- [What is needed]:
Only certain lines below are wanted: those starting at the line containing "Photovoltaik- und BESS-Designs" and ending at the line containing "По указанию и.о. руководителя регионального", both included, each retyped exactly.

╭─ Information given

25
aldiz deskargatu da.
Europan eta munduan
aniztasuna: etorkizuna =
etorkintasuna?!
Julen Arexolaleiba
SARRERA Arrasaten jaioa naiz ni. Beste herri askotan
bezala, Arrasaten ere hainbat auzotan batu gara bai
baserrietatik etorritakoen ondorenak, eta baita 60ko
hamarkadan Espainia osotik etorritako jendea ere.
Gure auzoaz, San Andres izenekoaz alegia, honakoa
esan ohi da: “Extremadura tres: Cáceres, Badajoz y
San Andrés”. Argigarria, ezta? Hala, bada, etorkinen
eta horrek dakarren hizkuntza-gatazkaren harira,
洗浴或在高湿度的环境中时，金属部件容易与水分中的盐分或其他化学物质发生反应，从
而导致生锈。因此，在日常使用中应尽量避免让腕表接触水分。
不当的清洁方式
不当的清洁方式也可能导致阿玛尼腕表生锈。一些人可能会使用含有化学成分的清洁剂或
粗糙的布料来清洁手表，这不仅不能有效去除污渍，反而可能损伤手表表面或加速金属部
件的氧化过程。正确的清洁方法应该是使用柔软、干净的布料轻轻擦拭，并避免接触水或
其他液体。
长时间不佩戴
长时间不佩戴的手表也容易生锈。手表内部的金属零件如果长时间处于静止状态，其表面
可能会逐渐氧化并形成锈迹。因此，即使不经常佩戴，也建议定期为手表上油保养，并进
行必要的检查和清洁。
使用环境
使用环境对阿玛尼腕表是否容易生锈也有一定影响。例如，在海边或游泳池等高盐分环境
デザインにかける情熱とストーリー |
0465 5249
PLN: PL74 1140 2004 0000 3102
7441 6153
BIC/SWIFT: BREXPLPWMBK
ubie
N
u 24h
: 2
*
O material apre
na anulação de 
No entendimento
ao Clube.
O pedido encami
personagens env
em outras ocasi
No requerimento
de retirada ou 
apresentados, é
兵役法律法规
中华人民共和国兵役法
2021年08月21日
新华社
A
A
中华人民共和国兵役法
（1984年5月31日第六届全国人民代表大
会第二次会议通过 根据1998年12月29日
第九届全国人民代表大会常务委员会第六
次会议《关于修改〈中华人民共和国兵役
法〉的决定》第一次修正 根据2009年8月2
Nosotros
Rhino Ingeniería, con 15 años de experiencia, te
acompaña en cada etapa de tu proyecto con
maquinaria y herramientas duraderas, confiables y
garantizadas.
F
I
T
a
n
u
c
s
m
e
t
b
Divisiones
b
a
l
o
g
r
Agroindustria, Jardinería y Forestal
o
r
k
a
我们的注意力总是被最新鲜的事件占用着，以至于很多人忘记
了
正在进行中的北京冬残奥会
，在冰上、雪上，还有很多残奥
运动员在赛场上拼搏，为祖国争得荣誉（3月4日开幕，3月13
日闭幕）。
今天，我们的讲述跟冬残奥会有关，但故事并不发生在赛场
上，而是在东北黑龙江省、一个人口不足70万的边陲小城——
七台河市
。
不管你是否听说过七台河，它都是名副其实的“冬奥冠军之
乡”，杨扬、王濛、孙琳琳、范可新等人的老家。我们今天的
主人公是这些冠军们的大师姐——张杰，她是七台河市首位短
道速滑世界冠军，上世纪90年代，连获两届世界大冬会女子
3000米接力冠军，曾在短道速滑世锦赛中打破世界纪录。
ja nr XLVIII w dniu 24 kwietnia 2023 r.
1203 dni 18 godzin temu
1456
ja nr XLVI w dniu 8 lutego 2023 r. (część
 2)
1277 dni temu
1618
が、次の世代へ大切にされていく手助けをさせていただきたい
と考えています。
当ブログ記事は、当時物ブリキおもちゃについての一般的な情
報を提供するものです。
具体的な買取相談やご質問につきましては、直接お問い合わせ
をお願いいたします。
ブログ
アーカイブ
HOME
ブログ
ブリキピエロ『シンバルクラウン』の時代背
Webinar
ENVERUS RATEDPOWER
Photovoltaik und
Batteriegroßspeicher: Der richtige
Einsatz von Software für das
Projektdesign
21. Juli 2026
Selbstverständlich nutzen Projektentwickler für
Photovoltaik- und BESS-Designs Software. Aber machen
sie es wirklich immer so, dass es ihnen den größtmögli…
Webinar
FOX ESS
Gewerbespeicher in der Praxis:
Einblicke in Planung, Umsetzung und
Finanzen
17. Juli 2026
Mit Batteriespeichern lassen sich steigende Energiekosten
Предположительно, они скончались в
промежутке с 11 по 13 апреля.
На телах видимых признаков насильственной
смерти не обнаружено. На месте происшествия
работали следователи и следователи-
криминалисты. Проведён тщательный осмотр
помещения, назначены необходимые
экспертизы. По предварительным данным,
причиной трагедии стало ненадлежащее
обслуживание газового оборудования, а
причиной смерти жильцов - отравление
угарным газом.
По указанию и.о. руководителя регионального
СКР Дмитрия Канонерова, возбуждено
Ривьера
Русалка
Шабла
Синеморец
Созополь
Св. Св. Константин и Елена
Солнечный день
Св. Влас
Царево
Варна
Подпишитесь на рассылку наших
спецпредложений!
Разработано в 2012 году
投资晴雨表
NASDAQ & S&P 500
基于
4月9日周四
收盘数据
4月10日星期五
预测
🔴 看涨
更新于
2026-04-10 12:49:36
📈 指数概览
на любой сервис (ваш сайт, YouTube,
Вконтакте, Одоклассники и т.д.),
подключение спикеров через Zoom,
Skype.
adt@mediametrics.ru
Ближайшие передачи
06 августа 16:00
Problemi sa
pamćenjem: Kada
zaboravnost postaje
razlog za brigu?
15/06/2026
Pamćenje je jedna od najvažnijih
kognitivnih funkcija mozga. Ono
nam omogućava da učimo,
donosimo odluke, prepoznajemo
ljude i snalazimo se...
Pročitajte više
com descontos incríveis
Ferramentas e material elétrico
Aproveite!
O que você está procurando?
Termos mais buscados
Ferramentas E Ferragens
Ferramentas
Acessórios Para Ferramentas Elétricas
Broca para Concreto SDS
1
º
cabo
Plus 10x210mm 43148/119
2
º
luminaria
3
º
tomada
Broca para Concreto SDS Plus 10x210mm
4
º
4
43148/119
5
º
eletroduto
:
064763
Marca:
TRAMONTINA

╰─

- [Answer]:
Photovoltaik- und BESS-Designs Software. Aber machen
sie es wirklich immer so, dass es ihnen den größtmögli…
Webinar
FOX ESS
Gewerbespeicher in der Praxis:
Einblicke in Planung, Umsetzung und
Finanzen
17. Juli 2026
Mit Batteriespeichern lassen sich steigende Energiekosten
Предположительно, они скончались в
промежутке с 11 по 13 апреля.
На телах видимых признаков насильственной
смерти не обнаружено. На месте происшествия
работали следователи и следователи-
криминалисты. Проведён тщательный осмотр
помещения, назначены необходимые
экспертизы. По предварительным данным,
причиной трагедии стало ненадлежащее
обслуживание газового оборудования, а
причиной смерти жильцов - отравление
угарным газом.
По указанию и.о. руководителя регионального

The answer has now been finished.